Quali sono i numeri del primo polo bancario d'Abruzzo nato dopo l'acquisto di Caripe?
«C'è un dato che parla da sé: Tercas più Caripe raggiungono una quota di mercato del 17 per cento. Siamo diventati la prima banca d'Abruzzo, subito dopo di noi c'è l'Intesa San Paolo. Con l'acquisto di Caripe, il numero totale degli sportelli sale a 163, di cui 124 nella nostra regione e la parte rimanente nelle Marche, nel Lazio e in Emilia. Passiamo ai dipendenti che diventano 1234: 850 Tercas e 384 Caripe. E alla raccolta complessiva che sale a oltre 5 miliardi di euro. Immaginiamo, per un attimo, di pensare in lire: siamo di fronte a qualcosa come 10mila miliardi di vecchie lire. Infine le fornisco un altro dato, quello degli impieghi (cioè gli affidamenti ai clienti, ndr) che raggiungeranno una quota di 4,5 miliardi di euro. Tutto ciò grazie al fatto che la Caripe è una banca radicata sul suo territorio. Ne detiene una quota di mercato del 19 per cento».

Fatto l'identikit della prima grande banca abruzzese, passiamo alla principale domanda: perché Tercas ha scelto di mettere a segno questa operazione milionaria?
«Lo scopo era quello di creare un polo bancario abruzzese reale, e lo abbiamo raggiunto. Fino a ieri, infatti, si poteva dire che l'Abruzzo era una regione "debanchizzata". Da oggi non è più così.  Mi spiego meglio con alcuni esempi: la Popolare della Marsica è passata al Monte dei Paschi di Siena, la Popolare di Sulmona e la Carispaq ora sono di gruppi emiliani, così come la Popolare di Teramo e Città Sant'Angelo è passata al gruppo Intesa e la stessa Caripe era del Banco Popolare. Ecco cosa intendo per Abruzzo finora debanchizzato».

Quindi, il vero fine dell'operazione qual è?
«E' quello di dare alle medie e piccole imprese della vasta area metrolitana Chieti-Pescara, senza soluzione di continuità con il territorio teramano, un interlocutore economico eclusivamente locale. L'Abruzzo ne trarrà grandi benefici perché imprese e famiglie ora hanno una banca che nasce e opera nella nostra regione e che quindi può seguirli da vicino. Più o meno come fa il medico di famiglia con i propri assistiti. Mi consenta un paio di esempi. Ci sono banche non locali che al primo colpo di tosse del cliente lo abbandonano. Se la banca, invece, è realmente abruzzese questo non accade. Una banca non locale non si accorgerebbe neppure di una piccola impresa di 20 dipendenti in difficoltà. Ma queste imprese sono il tessuto economico dell'Abruzzo. Il secondo esempio è teramano: la Provincia ha fatto un appello agli istituti di credito per anticipare la cassa integrazione agli operai di aziende in crisi. All'appello ha risposto una sola banca: la Tercas».

Ma torniamo alla Caripe. Che fine farà?
«Come metodo di base, puntiamo a rafforzarne l'identità territoriale.
Il marchio rimane così come il management locale sarà valorizzato. La Caripe avrà una piena autonomia creditizia e gestionale e una propria politica di sviluppo del territorio anche se, non lo nego, il cda sarà naturalmente rivisto per poter essere in sintonia con le linee guida del nuovo gruppo»

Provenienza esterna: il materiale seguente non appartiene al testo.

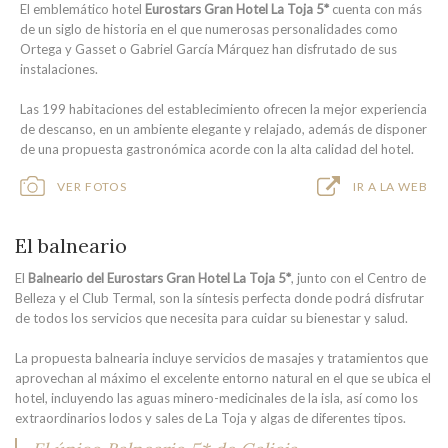
El emblemático hotel
Eurostars Gran Hotel La Toja 5*
cuenta con más
de un siglo de historia en el que numerosas personalidades como
Ortega y Gasset o Gabriel García Márquez han disfrutado de sus
instalaciones.
Las 199 habitaciones del establecimiento ofrecen la mejor experiencia
de descanso, en un ambiente elegante y relajado, además de disponer
de una propuesta gastronómica acorde con la alta calidad del hotel.
VER FOTOS
IR A LA WEB
El balneario
El
Balneario del Eurostars Gran Hotel La Toja 5*
, junto con el Centro de
Belleza y el Club Termal, son la síntesis perfecta donde podrá disfrutar
de todos los servicios que necesita para cuidar su bienestar y salud.
La propuesta balnearia incluye servicios de masajes y tratamientos que
aprovechan al máximo el excelente entorno natural en el que se ubica el
hotel, incluyendo las aguas minero-medicinales de la isla, así como los
extraordinarios lodos y sales de La Toja y algas de diferentes tipos.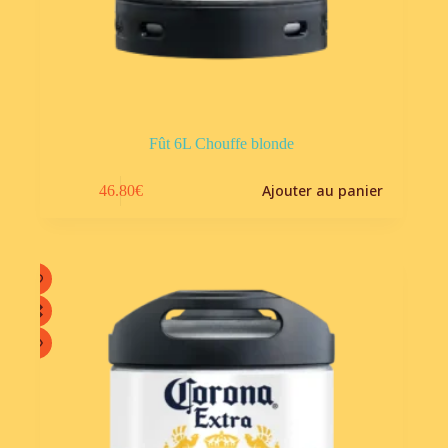
Fût 6L Chouffe blonde
Ajouter au panier
46.80
€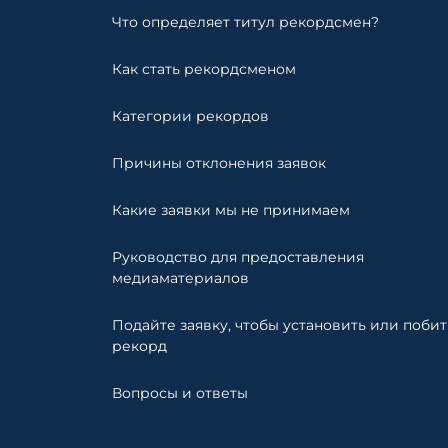
Что определяет титул рекордсмен?
Как стать рекордсменом
Категории рекордов
Причины отклонения заявок
Какие заявки мы не принимаем
Руководство для предоставления
медиаматериалов
Подайте заявку, чтобы установить или побит
рекорд
Вопросы и ответы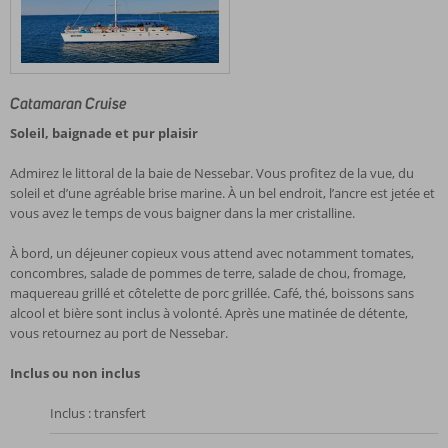
Catamaran Cruise
Soleil, baignade et pur plaisir
Admirez le littoral de la baie de Nessebar. Vous profitez de la vue, du
soleil et d’une agréable brise marine. À un bel endroit, l’ancre est jetée et
vous avez le temps de vous baigner dans la mer cristalline.
À bord, un déjeuner copieux vous attend avec notamment tomates,
concombres, salade de pommes de terre, salade de chou, fromage,
maquereau grillé et côtelette de porc grillée. Café, thé, boissons sans
alcool et bière sont inclus à volonté. Après une matinée de détente,
vous retournez au port de Nessebar.
Inclus ou non inclus
Inclus : transfert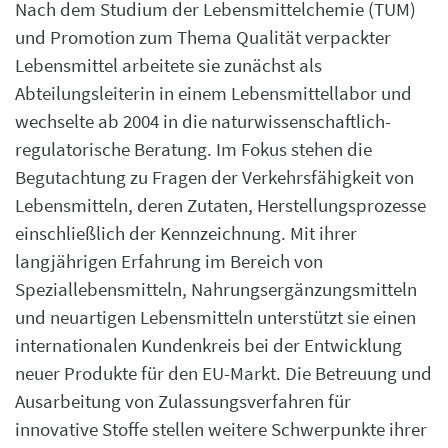
Nach dem Studium der Lebensmittelchemie (TUM)
und Promotion zum Thema Qualität verpackter
Lebensmittel arbeitete sie zunächst als
Abteilungsleiterin in einem Lebensmittellabor und
wechselte ab 2004 in die naturwissenschaftlich-
regulatorische Beratung. Im Fokus stehen die
Begutachtung zu Fragen der Verkehrsfähigkeit von
Lebensmitteln, deren Zutaten, Herstellungsprozesse
einschließlich der Kennzeichnung. Mit ihrer
langjährigen Erfahrung im Bereich von
Speziallebensmitteln, Nahrungsergänzungsmitteln
und neuartigen Lebensmitteln unterstützt sie einen
internationalen Kundenkreis bei der Entwicklung
neuer Produkte für den EU-Markt. Die Betreuung und
Ausarbeitung von Zulassungsverfahren für
innovative Stoffe stellen weitere Schwerpunkte ihrer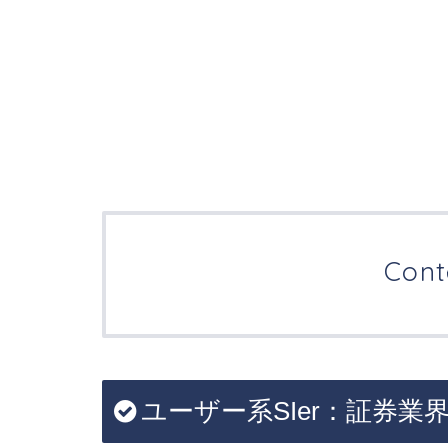
Cont
ユーザー系SIer：証券業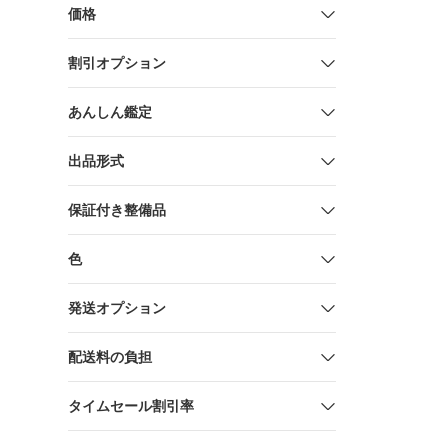
価格
割引オプション
あんしん鑑定
出品形式
保証付き整備品
色
発送オプション
配送料の負担
タイムセール割引率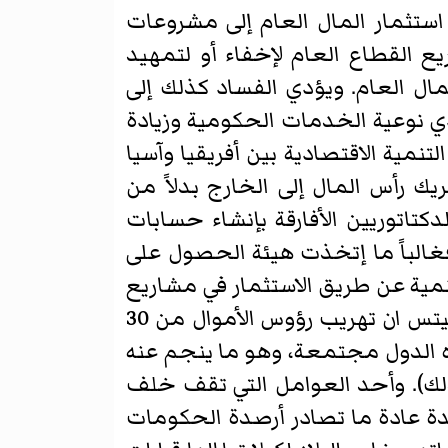
ستثمار المال العام إلى مشروعات
يع القطاع العام لإخفاء أو لتمهيد
مال العام. ويؤدي الفساد كذلك إلى
دي نوعية الخدمات الحكومية وزيادة
نمية الاقتصادية بين أفريقيا وآسيا
ك رأس المال إلى الخارج بدلاً من
تاتوريين الأفارقة بإنشاء حسابات
فغالباً ما إتخذت هيئة الحصول على
مية عن طريق الاستثمار في مشاريع
ماساشوسيتس ان تهريب رؤوس الأموال من 30
 الدول مجتمعة، وهو ما ينجم عنه
لك). وأحد العوامل التي تقف خلف
دة عادة ما تصادر أرصدة الحكومات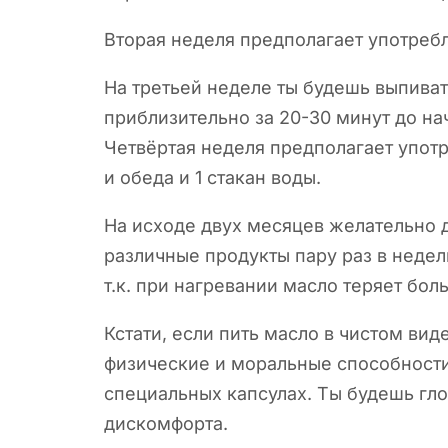
Вторая неделя предполагает употребл
На третьей неделе ты будешь выпивать
приблизительно за 20-30 минут до нач
Четвёртая неделя предполагает употр
и обеда и 1 стакан воды.
На исходе двух месяцев желательно 
различные продукты пару раз в недел
т.к. при нагревании масло теряет бо
Кстати, если пить масло в чистом ви
физические и моральные способности
специальных капсулах. Ты будешь глот
дискомфорта.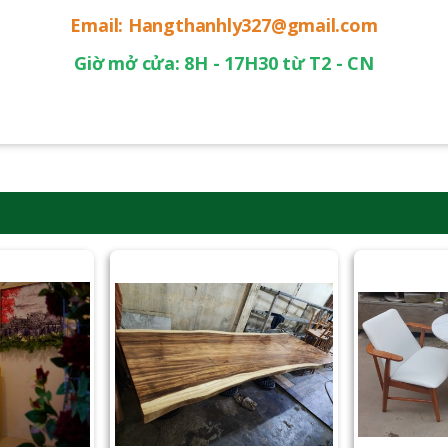
Email: Hangthanhly327@gmail.com
Giờ mở cửa: 8H - 17H30 từ T2 - CN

Ha letto cosa ha scritto ieri per il Centro Camillo D'Alessandro, capogrupppo del Pd alla Regione? In parole semplici, dice che l'operazione Tercas-Caripe ha creato un eccezionale contenuto per l'Abruzzo. Ma che la Regione è in netto ritardo nel creare il contenitore, cioè il "documento di programmazione economica e finanziaria". Lo condivide?

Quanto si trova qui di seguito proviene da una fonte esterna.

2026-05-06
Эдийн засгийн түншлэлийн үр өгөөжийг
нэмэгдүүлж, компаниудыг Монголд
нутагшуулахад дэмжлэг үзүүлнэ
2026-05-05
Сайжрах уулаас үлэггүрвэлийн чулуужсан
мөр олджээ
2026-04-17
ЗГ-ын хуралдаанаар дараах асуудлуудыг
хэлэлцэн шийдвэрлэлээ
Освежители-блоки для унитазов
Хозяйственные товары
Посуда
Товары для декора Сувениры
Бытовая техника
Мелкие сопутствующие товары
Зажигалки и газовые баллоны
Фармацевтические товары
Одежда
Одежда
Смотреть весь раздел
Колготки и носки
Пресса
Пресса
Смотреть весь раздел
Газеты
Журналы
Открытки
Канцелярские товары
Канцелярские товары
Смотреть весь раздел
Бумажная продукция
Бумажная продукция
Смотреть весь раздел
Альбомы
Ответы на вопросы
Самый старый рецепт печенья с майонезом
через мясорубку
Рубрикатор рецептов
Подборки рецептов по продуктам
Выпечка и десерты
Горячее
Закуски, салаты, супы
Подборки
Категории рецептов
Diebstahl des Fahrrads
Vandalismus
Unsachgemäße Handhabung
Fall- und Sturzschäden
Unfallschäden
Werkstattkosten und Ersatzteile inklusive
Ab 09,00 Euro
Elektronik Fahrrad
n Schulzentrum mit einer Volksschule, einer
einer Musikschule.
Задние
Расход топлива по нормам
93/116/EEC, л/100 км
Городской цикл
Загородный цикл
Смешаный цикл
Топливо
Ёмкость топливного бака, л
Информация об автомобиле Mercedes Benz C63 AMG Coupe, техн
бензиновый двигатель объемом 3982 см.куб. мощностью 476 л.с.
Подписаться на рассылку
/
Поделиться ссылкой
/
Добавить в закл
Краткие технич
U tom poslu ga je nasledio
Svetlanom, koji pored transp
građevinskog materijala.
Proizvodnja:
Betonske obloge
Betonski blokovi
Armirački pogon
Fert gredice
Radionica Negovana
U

«Mi basta una frase per risponderle: ora politica ed economia debbono fare sistema. Le basi ci sono».

Facciamo un passo indietro, prima di fugare l'ultimo dubbio. A chi è venuta l'idea di creare la prima grande banca d'Abruzzo?
«Naturalmente di questa operazione io sono un esecutore. L'idea è del presidente della Tercas Lino Nisii. E non è un'idea dell'ultim'ora. Diciamo che già 15 anni fa l'avvocato Nisii, insieme con altre persone, tentò l'impresa di creare una grande banca abruzzese con la fusione delle quattro casse di risparmio. Il progetto fallì. Ma tre anni fa si è ricreata una serie di condizioni favorevoli per noi che ha portato il Banco popolare a dismettere banche di province lontane. Non abbiamo perso questa occasione».

Allora ci tolga l'ultimo dubbio. Non è che Tercas punta ad acquistare anche Carichieti?
«Assolutamente no, per un motivo semplice: con Carichieti ora c'è una sovrapposizione incredibile di sportelli. E poi, prima di occuparci di altri acquisti, abbiamo bisogno di almeno due anni per consolidare questo».